In lieu of an abstract, here is a brief excerpt of the content:

Reviewed by:
  • “Blood and Irony”: Southern White Women’s Narratives of the Civil War, 1861-1937
  • Jacqueline G. Campbell
“Blood and Irony”: Southern White Women’s Narratives of the Civil War, 1861-1937. By Sarah E. Gardner. (Chapel Hill: University of North Carolina Press, 2004. Pp. 352. Cloth, $39.95.)

Sarah Gardner shows that, with the exception of Mary Chesnut's extensive wartime diaries and Margaret Mitchell's classic novel Gone with the Wind, Southern white women's narratives of the American Civil War written between 1861 and 1936 demonstrate the dynamic nature of Lost Cause ideology, which shifted and changed over this seventy-five-year period. The author sets herself three tasks: first, to "illustrate the transformative impact of the Civil War on southern women's historical imaginations"; second, to "demonstrate the continuing dialogue between interpreters and interpretations of the Civil War"; and third, to "elucidate the ways in which these women contributed to the creation of Lost Cause mythology" (2–3).

The war years provided the foundation for the myth, while the years of Reconstruction, which Gardner describes as a period of "psychic shock," was the period during which the "myth of the Lost Cause was most malleable" (7). Redemption saw a slew of conflicting and competing narratives that were eventually to become both a metanarrative in the South, and eventually the national narrative, largely as a result of the work of the United Daughters of the Confederacy (UDC). A final chapter examines the immediate backdrop to the publication of Margaret Mitchell's epic novel in 1936 and its lesser known counternarrative, Caroline Gordon's None Shall Look Back.

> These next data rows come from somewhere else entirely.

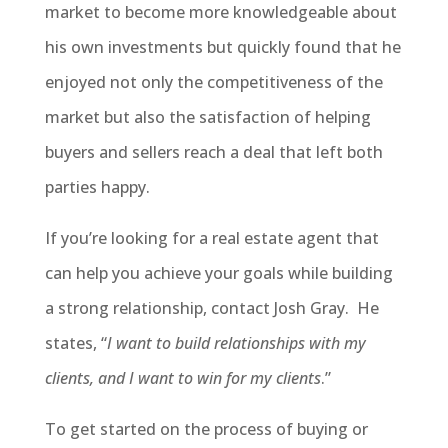
market to become more knowledgeable about
his own investments but quickly found that he
enjoyed not only the competitiveness of the
market but also the satisfaction of helping
buyers and sellers reach a deal that left both
parties happy.
If you’re looking for a real estate agent that
can help you achieve your goals while building
a strong relationship, contact Josh Gray. He
states, “
I want to build relationships with my
clients, and I want to win for my clients
.”
To get started on the process of buying or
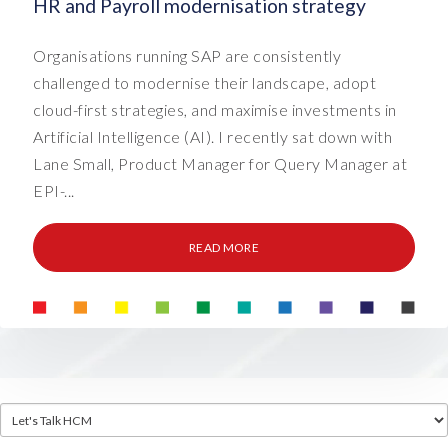
HR and Payroll modernisation strategy
Organisations running SAP are consistently
challenged to modernise their landscape, adopt
cloud-first strategies, and maximise investments in
Artificial Intelligence (AI). I recently sat down with
Lane Small, Product Manager for Query Manager at
EPI-...
READ MORE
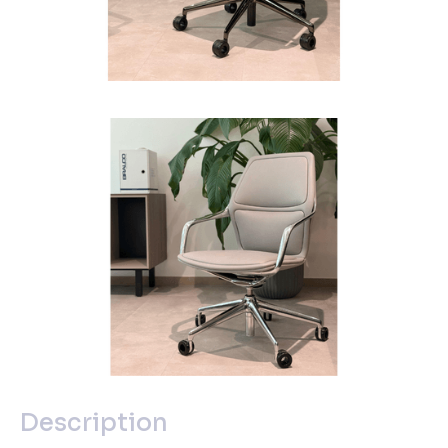
Description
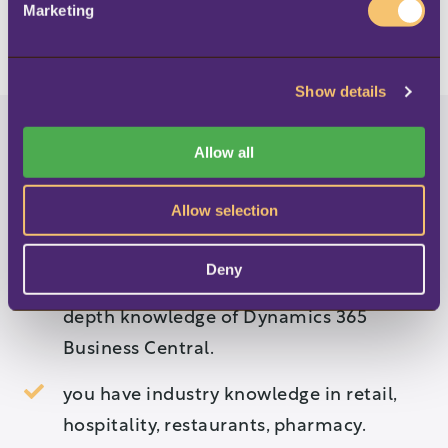
Marketing
LOAD MORE
l
e
c
Show details
t
i
o
Allow all
n
You would be a great LS
Allow selection
Retail Partner if …
Deny
you are a Microsoft partner and have in-
depth knowledge of Dynamics 365
Business Central.
you have industry knowledge in retail,
hospitality, restaurants, pharmacy.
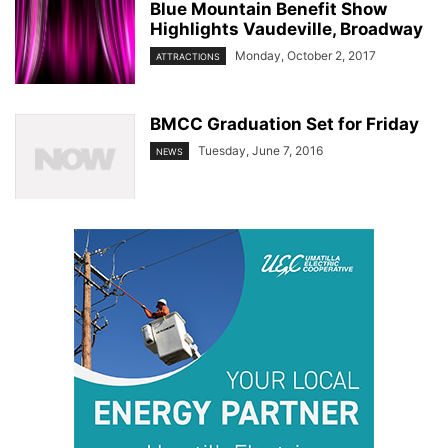
Blue Mountain Benefit Show
Highlights Vaudeville, Broadway
Monday, October 2, 2017
ATTRACTIONS
BMCC Graduation Set for Friday
Tuesday, June 7, 2016
NEWS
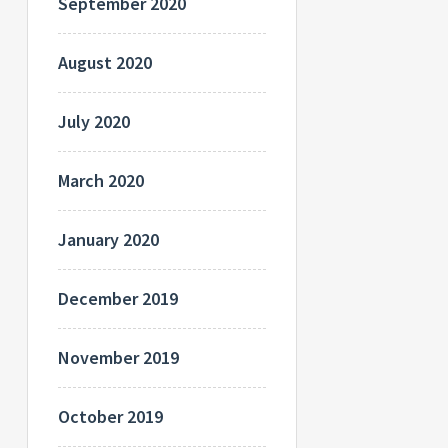
September 2020
August 2020
July 2020
March 2020
January 2020
December 2019
November 2019
October 2019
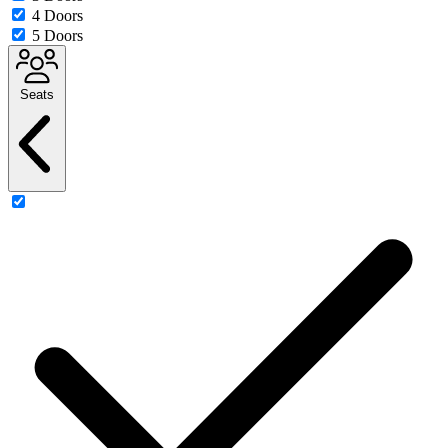
4 Doors
5 Doors
Seats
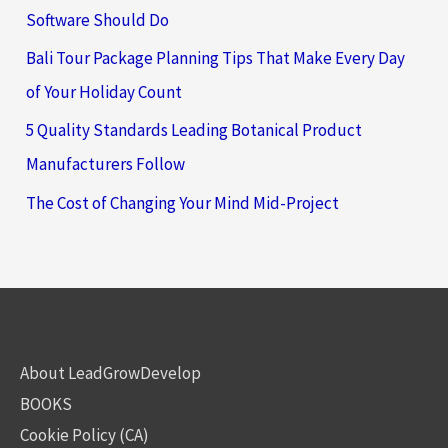
Software Should Do
Bali Tour Package Planning Tips That Make Every Day
of Your Holiday Count
5 Quality Standards Leading Botanical Product
Manufacturers Follow
The Cost of Changing Your Mind Mid-Project
About LeadGrowDevelop
BOOKS
Cookie Policy (CA)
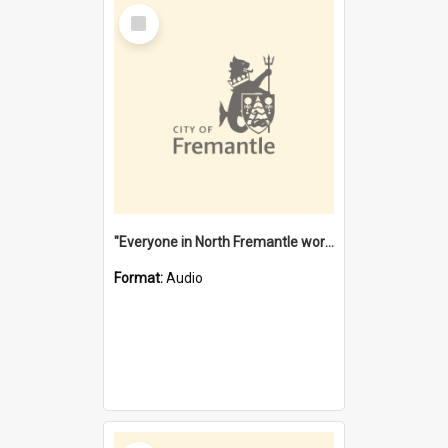
Select
Item
"Everyone in North Fremantle worked at the Laundry" [oral history] / / interviewer: Margaret Howroyd
Format:
Audio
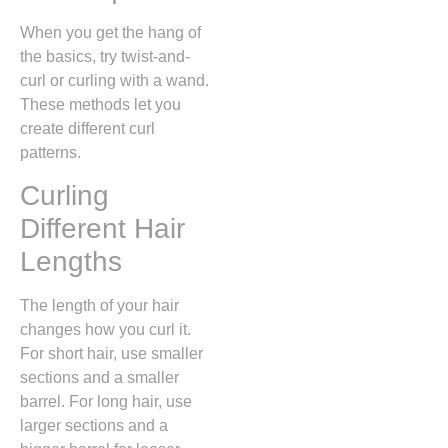
When you get the hang of
the basics, try twist-and-
curl or curling with a wand.
These methods let you
create different curl
patterns.
Curling
Different Hair
Lengths
The length of your hair
changes how you curl it.
For short hair, use smaller
sections and a smaller
barrel. For long hair, use
larger sections and a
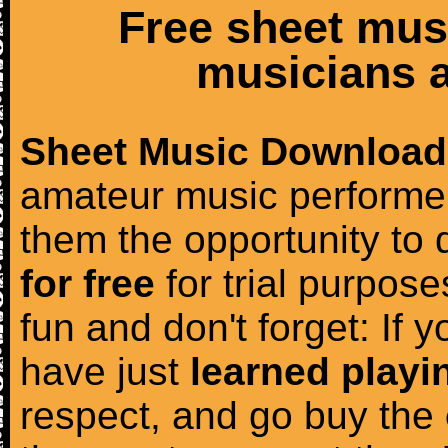
Free sheet mus
musicians a
Sheet Music Download
amateur music performer
them the opportunity to
for free
for trial purposes
fun and don't forget: If 
have just
learned playi
respect, and go buy the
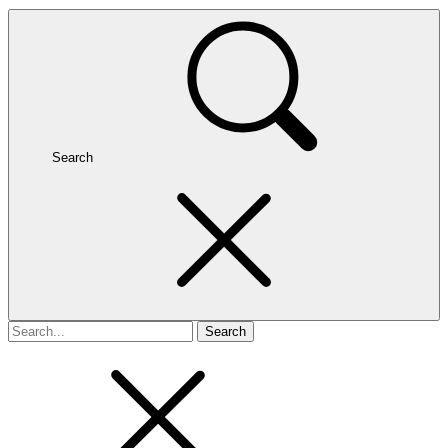
Search
Search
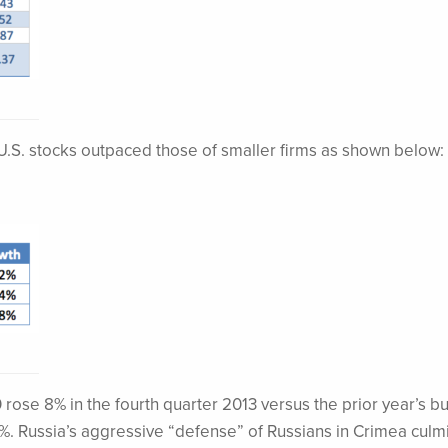
 U.S. stocks outpaced those of smaller firms as shown below:
rose 8% in the fourth quarter 2013 versus the prior year’s bu
%. Russia’s aggressive “defense” of Russians in Crimea culm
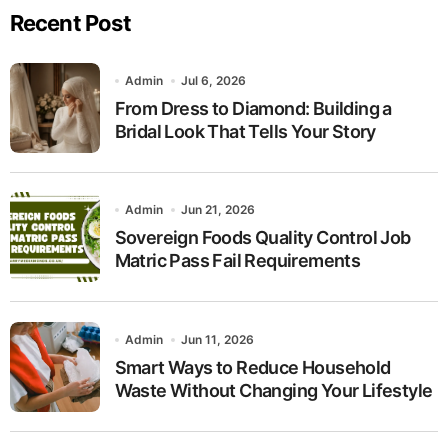
Recent Post
Admin
Jul 6, 2026
From Dress to Diamond: Building a
Bridal Look That Tells Your Story
Admin
Jun 21, 2026
Sovereign Foods Quality Control Job
Matric Pass Fail Requirements
Admin
Jun 11, 2026
Smart Ways to Reduce Household
Waste Without Changing Your Lifestyle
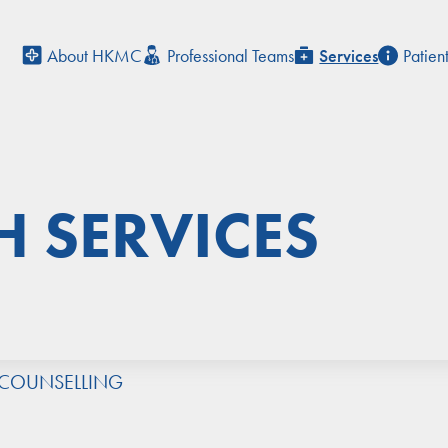
About HKMC
Professional Teams
Services
Patien
H SERVICES
 COUNSELLING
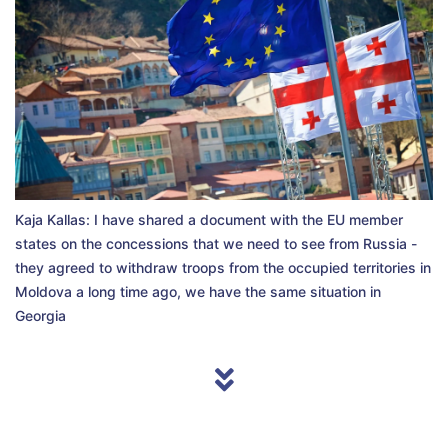
Kaja Kallas: I have shared a document with the EU member
states on the concessions that we need to see from Russia -
they agreed to withdraw troops from the occupied territories in
Moldova a long time ago, we have the same situation in
Georgia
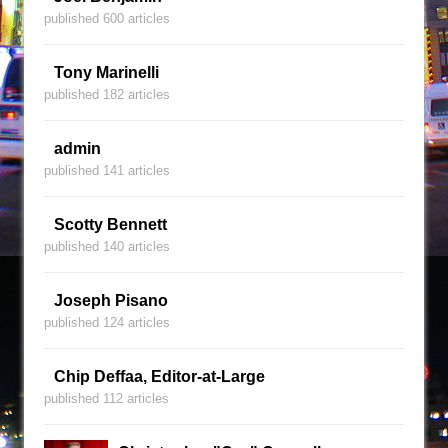
published 600 articles
Tony Marinelli
published 182 articles
admin
published 141 articles
Scotty Bennett
published 140 articles
Joseph Pisano
published 124 articles
Chip Deffaa, Editor-at-Large
published 112 articles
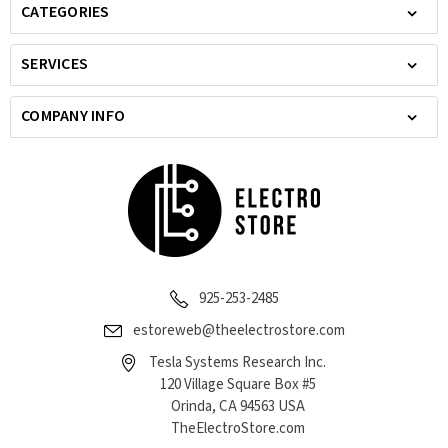
CATEGORIES
SERVICES
COMPANY INFO
925-253-2485
estoreweb@theelectrostore.com
Tesla Systems Research Inc.
120 Village Square Box #5
Orinda, CA 94563 USA
TheElectroStore.com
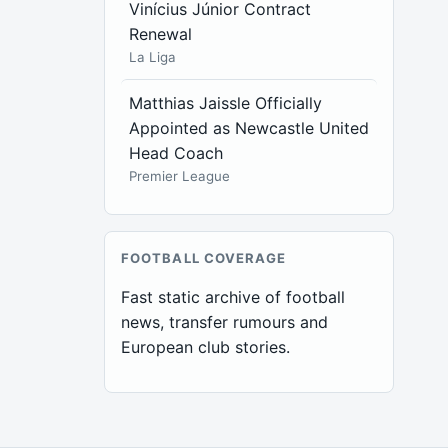
Vinícius Júnior Contract
Renewal
La Liga
Matthias Jaissle Officially
Appointed as Newcastle United
Head Coach
Premier League
FOOTBALL COVERAGE
Fast static archive of football
news, transfer rumours and
European club stories.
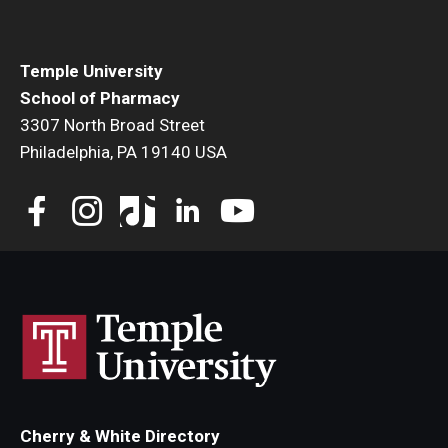
Student Resources
Office of Student Services - PharmD
Temple University
School of Pharmacy
Libraries
3307 North Broad Street
Student Organizations - PharmD
Philadelphia, PA 19140 USA
Student Faculty Center - A Nearby Place for Gathering &
Accessing Resources
Student Organizations - Graduate Studies
Student Services - Graduate Studies
Student Technology Resources
About Us
Cherry & White Directory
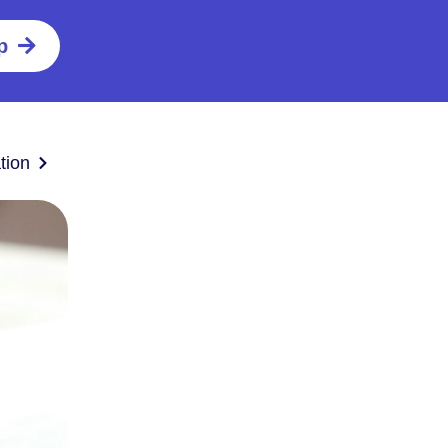
p
tion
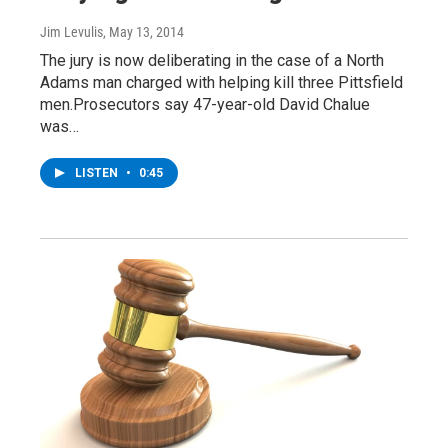
Jim Levulis
, May 13, 2014
The jury is now deliberating in the case of a North
Adams man charged with helping kill three Pittsfield
men.Prosecutors say 47-year-old David Chalue
was…
LISTEN
•
0:45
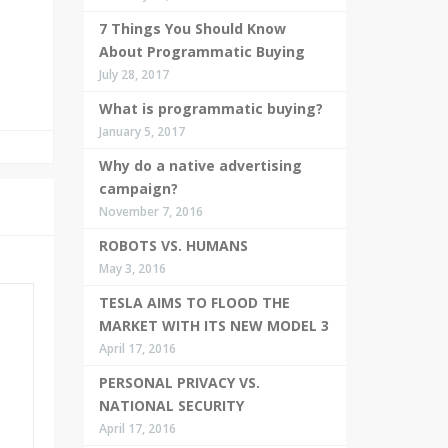
7 Things You Should Know
About Programmatic Buying
July 28, 2017
What is programmatic buying?
January 5, 2017
Why do a native advertising
campaign?
November 7, 2016
ROBOTS VS. HUMANS
May 3, 2016
TESLA AIMS TO FLOOD THE
MARKET WITH ITS NEW MODEL 3
April 17, 2016
PERSONAL PRIVACY VS.
NATIONAL SECURITY
April 17, 2016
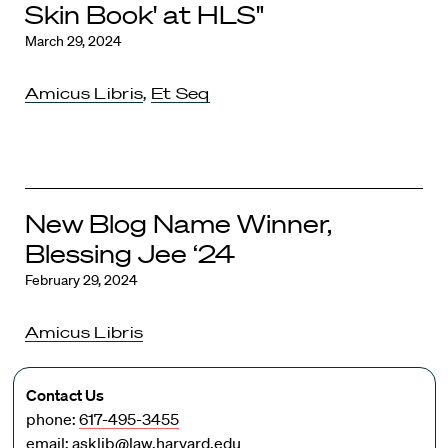
Skin Book' at HLS"
March 29, 2024
Amicus Libris
,
Et Seq
New Blog Name Winner,
Blessing Jee ‘24
February 29, 2024
Amicus Libris
Contact Us
phone:
617-495-3455
email:
asklib@law.harvard.edu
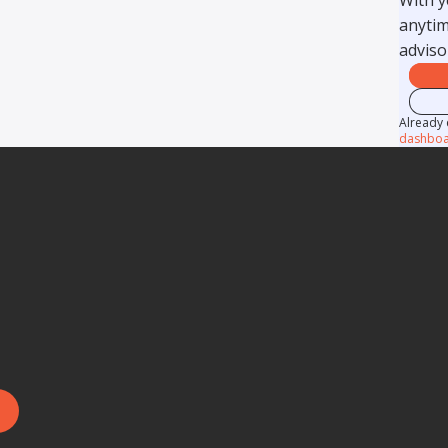
anytim
adviso
Already 
dashboa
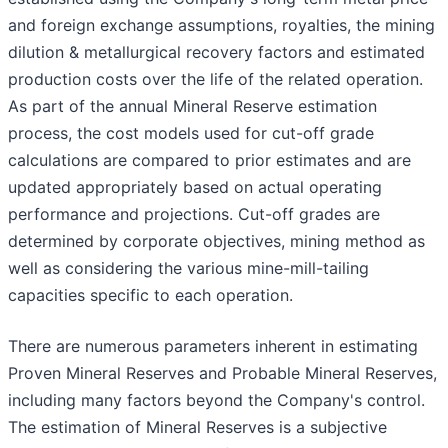
and foreign exchange assumptions, royalties, the mining
dilution & metallurgical recovery factors and estimated
production costs over the life of the related operation.
As part of the annual Mineral Reserve estimation
process, the cost models used for cut-off grade
calculations are compared to prior estimates and are
updated appropriately based on actual operating
performance and projections. Cut-off grades are
determined by corporate objectives, mining method as
well as considering the various mine-mill-tailing
capacities specific to each operation.
There are numerous parameters inherent in estimating
Proven Mineral Reserves and Probable Mineral Reserves,
including many factors beyond the Company's control.
The estimation of Mineral Reserves is a subjective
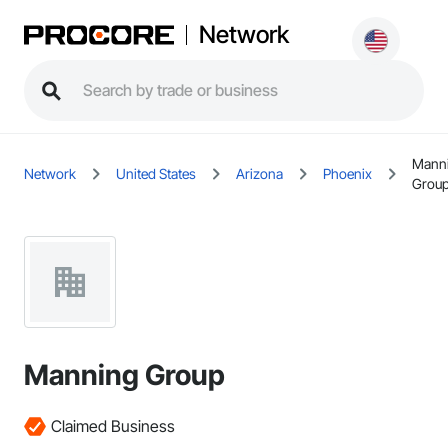
Network
Mann
Network
United States
Arizona
Phoenix
Grou
Manning Group
Claimed Business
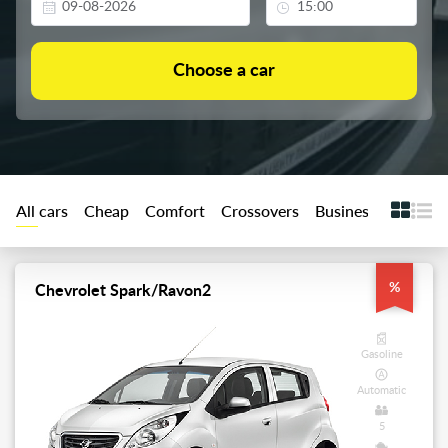
All cars
Cheap
Comfort
Crossovers
Business
Premiu
%
Chevrolet Spark/Ravon2
Gasoline
Automatic
5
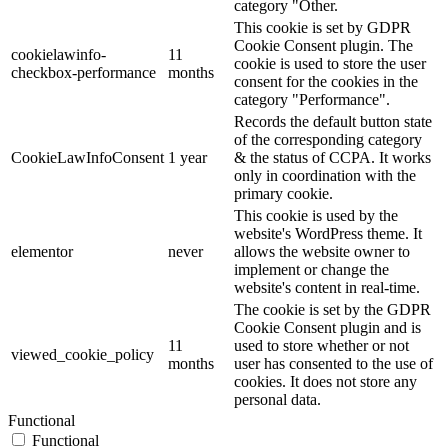
category "Other.
This cookie is set by GDPR
Cookie Consent plugin. The
cookielawinfo-
11
cookie is used to store the user
checkbox-performance
months
consent for the cookies in the
category "Performance".
Records the default button state
of the corresponding category
CookieLawInfoConsent
1 year
& the status of CCPA. It works
only in coordination with the
primary cookie.
This cookie is used by the
website's WordPress theme. It
elementor
never
allows the website owner to
implement or change the
website's content in real-time.
The cookie is set by the GDPR
Cookie Consent plugin and is
11
used to store whether or not
viewed_cookie_policy
months
user has consented to the use of
cookies. It does not store any
personal data.
Functional
Functional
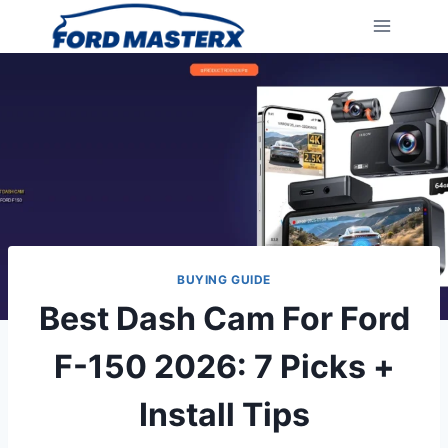
Skip
to
content
BUYING GUIDE
Best Dash Cam For Ford
F-150 2026: 7 Picks +
Install Tips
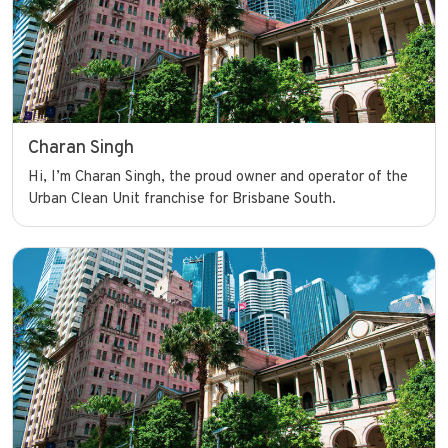
Charan Singh
Hi, I’m Charan Singh, the proud owner and operator of the
Urban Clean Unit franchise for Brisbane South.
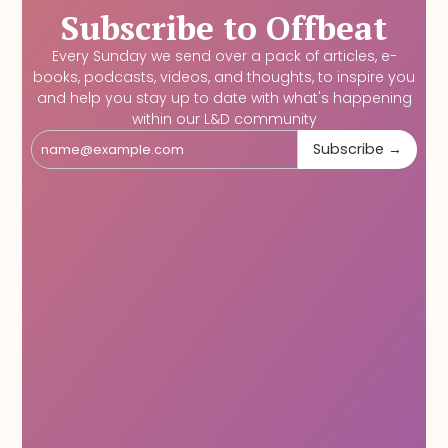
Subscribe to Offbeat
Every Sunday we send over a pack of articles, e-
books, podcasts, videos, and thoughts, to inspire you
and help you stay up to date with what's happening
within our L&D community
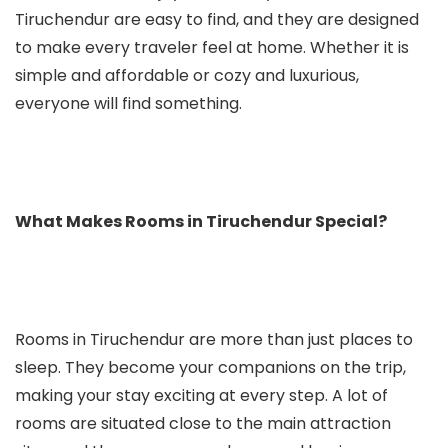
Tiruchendur are easy to find, and they are designed
to make every traveler feel at home. Whether it is
simple and affordable or cozy and luxurious,
everyone will find something.
What Makes Rooms in Tiruchendur Special?
Rooms in Tiruchendur are more than just places to
sleep. They become your companions on the trip,
making your stay exciting at every step. A lot of
rooms are situated close to the main attraction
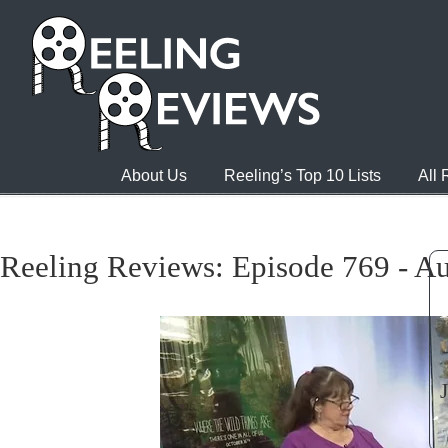
About Us
Reeling’s Top 10 Lists
All
Reeling Reviews: Episode 769 - Au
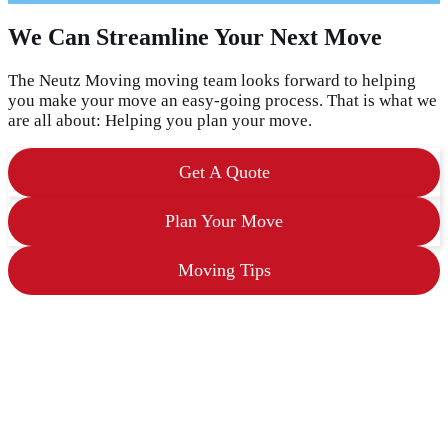
a
s
We Can Streamline Your Next Move
h
D
D
The Neutz Moving moving team looks forward to helping
s
you make your move an easy-going process. That is what we
l
are all about: Helping you plan your move.
a
s
h
Get A Quote
Y
Y
Y
Plan Your Move
Y
Moving Tips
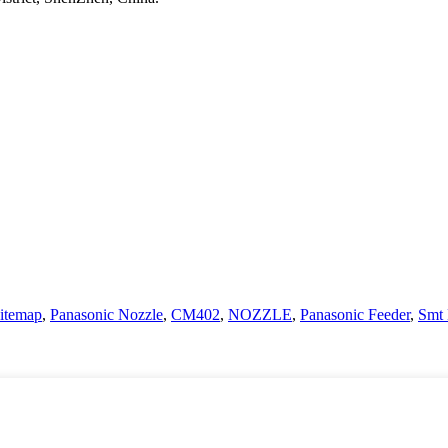
itemap
,
Panasonic Nozzle
,
CM402
,
NOZZLE
,
Panasonic Feeder
,
Smt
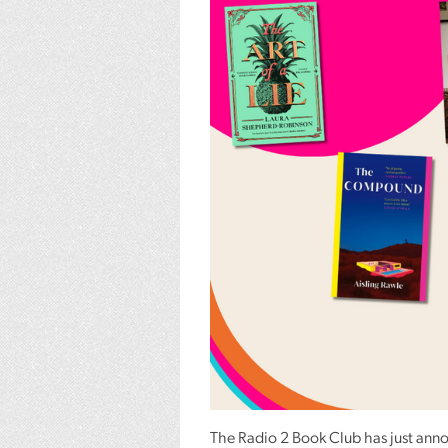
The Radio 2 Book Club has just anno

Gardner firmly locates the genesis of Lost Cause mythology in the Reconstruction years, although she argues that white Southern women's politics of reconciliation were vastly different from that of their male counterparts. Gardner provides an excellent critique of Gaines M. Foster's assertion that, by the end of Reconstruction, white Southerners were reconciled to reunion. According to Gardner, Foster ignores the cultural influence of female writers and their sentiments. Gardner's subjects largely eschewed reconciliatory tones, focusing instead on Southern distinctiveness and superiority by either glorifying the Confederacy or promoting the New South.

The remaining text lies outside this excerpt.